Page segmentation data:
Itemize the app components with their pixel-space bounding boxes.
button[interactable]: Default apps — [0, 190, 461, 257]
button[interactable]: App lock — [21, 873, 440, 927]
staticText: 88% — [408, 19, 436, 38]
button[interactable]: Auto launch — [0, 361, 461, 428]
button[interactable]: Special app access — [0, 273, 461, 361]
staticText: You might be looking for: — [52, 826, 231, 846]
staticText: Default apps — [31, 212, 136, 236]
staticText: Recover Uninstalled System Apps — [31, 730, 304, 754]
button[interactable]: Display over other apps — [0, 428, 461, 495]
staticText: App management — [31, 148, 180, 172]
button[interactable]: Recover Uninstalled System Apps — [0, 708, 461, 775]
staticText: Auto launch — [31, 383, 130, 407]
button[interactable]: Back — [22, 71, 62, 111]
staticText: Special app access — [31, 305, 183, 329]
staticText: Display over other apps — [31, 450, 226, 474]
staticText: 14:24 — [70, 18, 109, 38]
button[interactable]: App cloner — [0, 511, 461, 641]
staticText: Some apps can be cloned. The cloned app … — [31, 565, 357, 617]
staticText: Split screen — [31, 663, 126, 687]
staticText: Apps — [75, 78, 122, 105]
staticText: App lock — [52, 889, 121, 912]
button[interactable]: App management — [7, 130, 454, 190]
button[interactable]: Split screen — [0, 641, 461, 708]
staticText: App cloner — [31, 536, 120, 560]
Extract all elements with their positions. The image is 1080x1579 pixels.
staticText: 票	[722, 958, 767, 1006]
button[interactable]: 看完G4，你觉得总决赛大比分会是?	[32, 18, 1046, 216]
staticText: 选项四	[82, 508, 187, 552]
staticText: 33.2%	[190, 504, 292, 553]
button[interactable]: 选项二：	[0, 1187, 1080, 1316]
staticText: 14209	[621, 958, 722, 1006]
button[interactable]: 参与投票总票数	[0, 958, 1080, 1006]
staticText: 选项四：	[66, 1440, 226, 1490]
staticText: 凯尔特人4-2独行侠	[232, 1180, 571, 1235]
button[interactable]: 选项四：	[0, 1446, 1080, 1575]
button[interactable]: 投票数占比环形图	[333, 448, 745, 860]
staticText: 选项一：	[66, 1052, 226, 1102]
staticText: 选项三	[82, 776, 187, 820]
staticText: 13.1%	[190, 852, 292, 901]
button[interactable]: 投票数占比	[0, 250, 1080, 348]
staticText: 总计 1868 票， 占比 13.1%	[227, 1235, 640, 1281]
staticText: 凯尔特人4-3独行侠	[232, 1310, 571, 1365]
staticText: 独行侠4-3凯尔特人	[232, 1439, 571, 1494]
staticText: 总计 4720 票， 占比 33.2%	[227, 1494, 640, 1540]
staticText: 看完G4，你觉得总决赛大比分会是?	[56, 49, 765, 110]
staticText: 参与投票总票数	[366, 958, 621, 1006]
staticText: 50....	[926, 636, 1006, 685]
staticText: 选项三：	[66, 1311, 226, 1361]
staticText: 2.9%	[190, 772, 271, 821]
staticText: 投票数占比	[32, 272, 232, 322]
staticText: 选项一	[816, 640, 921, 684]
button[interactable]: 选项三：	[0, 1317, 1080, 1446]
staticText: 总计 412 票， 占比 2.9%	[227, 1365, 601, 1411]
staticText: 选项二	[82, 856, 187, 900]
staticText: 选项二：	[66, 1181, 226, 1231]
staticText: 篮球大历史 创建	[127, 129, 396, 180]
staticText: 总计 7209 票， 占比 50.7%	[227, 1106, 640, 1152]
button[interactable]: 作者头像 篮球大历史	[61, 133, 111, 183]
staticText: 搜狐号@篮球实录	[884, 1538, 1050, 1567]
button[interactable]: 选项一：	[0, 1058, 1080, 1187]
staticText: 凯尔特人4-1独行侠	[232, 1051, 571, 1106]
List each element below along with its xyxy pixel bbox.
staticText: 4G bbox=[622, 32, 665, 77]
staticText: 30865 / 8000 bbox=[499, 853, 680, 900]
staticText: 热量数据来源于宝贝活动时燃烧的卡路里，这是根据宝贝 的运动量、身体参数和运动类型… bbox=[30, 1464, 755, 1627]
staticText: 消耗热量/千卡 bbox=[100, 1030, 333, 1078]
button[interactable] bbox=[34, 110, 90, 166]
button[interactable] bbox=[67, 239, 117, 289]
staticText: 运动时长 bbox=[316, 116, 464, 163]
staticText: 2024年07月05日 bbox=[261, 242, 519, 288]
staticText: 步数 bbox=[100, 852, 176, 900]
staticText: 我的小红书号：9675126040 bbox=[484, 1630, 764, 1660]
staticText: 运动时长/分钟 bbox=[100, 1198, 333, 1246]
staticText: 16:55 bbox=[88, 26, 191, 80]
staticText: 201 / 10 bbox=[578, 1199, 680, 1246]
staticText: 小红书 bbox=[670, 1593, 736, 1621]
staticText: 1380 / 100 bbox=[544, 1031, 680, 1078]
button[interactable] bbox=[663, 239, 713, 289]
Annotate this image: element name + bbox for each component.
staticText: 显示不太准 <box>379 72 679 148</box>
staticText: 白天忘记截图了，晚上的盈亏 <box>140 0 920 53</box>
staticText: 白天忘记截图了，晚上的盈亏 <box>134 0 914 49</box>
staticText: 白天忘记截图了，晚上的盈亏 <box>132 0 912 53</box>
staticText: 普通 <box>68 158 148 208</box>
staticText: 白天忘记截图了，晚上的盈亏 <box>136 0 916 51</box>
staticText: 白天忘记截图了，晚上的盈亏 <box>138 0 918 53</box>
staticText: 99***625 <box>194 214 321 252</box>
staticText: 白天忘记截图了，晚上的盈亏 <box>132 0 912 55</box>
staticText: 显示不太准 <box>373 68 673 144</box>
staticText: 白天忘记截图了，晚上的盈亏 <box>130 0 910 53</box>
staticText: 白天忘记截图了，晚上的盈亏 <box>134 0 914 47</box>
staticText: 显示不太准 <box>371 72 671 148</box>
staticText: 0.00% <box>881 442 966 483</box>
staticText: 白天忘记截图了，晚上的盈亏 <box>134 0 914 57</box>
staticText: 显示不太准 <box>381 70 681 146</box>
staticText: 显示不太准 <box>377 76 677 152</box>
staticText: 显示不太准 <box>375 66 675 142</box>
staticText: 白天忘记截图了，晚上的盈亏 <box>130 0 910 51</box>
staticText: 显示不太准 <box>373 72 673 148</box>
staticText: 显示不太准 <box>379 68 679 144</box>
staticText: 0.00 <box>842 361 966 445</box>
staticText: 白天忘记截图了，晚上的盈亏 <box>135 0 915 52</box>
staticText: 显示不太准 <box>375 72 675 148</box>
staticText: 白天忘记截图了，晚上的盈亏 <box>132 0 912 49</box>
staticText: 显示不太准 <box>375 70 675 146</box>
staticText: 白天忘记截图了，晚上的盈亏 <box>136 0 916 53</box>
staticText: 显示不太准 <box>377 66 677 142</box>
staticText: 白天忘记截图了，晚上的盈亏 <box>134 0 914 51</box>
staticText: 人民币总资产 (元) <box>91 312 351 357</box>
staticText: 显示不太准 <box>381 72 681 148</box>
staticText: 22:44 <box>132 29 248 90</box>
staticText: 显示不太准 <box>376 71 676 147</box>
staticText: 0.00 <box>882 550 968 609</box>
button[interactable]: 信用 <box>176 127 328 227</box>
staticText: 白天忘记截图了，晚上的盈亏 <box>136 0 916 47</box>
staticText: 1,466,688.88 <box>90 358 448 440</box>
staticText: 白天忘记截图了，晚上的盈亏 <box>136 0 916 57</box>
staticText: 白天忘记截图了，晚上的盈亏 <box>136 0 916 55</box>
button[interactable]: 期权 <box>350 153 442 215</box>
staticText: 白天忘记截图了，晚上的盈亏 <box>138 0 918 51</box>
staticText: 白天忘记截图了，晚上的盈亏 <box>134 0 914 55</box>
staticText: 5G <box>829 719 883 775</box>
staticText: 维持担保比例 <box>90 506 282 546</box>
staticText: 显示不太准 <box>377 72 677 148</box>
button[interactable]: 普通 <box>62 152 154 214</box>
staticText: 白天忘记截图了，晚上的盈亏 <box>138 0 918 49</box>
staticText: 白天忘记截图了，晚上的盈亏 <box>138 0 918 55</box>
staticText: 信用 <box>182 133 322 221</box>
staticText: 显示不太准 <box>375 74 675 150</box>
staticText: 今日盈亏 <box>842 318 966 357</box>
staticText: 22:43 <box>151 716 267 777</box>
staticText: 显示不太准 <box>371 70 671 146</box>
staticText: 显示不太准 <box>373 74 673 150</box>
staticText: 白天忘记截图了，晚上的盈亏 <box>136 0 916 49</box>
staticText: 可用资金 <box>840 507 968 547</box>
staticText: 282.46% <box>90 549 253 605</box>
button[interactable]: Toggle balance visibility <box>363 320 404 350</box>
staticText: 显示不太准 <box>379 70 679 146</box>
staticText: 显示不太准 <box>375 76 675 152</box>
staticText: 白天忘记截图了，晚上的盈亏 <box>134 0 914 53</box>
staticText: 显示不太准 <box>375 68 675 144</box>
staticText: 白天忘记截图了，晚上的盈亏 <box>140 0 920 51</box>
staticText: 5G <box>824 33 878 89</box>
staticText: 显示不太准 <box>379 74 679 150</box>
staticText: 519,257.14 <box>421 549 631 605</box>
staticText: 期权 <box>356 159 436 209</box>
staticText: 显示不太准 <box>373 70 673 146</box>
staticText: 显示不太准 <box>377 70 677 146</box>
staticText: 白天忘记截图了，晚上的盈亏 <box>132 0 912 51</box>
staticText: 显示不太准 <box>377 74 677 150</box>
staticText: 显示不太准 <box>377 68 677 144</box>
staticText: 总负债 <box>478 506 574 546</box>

• **WHAT THE TASK REQUIRES**: If the string "access" appears in a line of the data above, that line counts. State how many such lines there are and nothing more.

• **COMPLETED TASK**: 2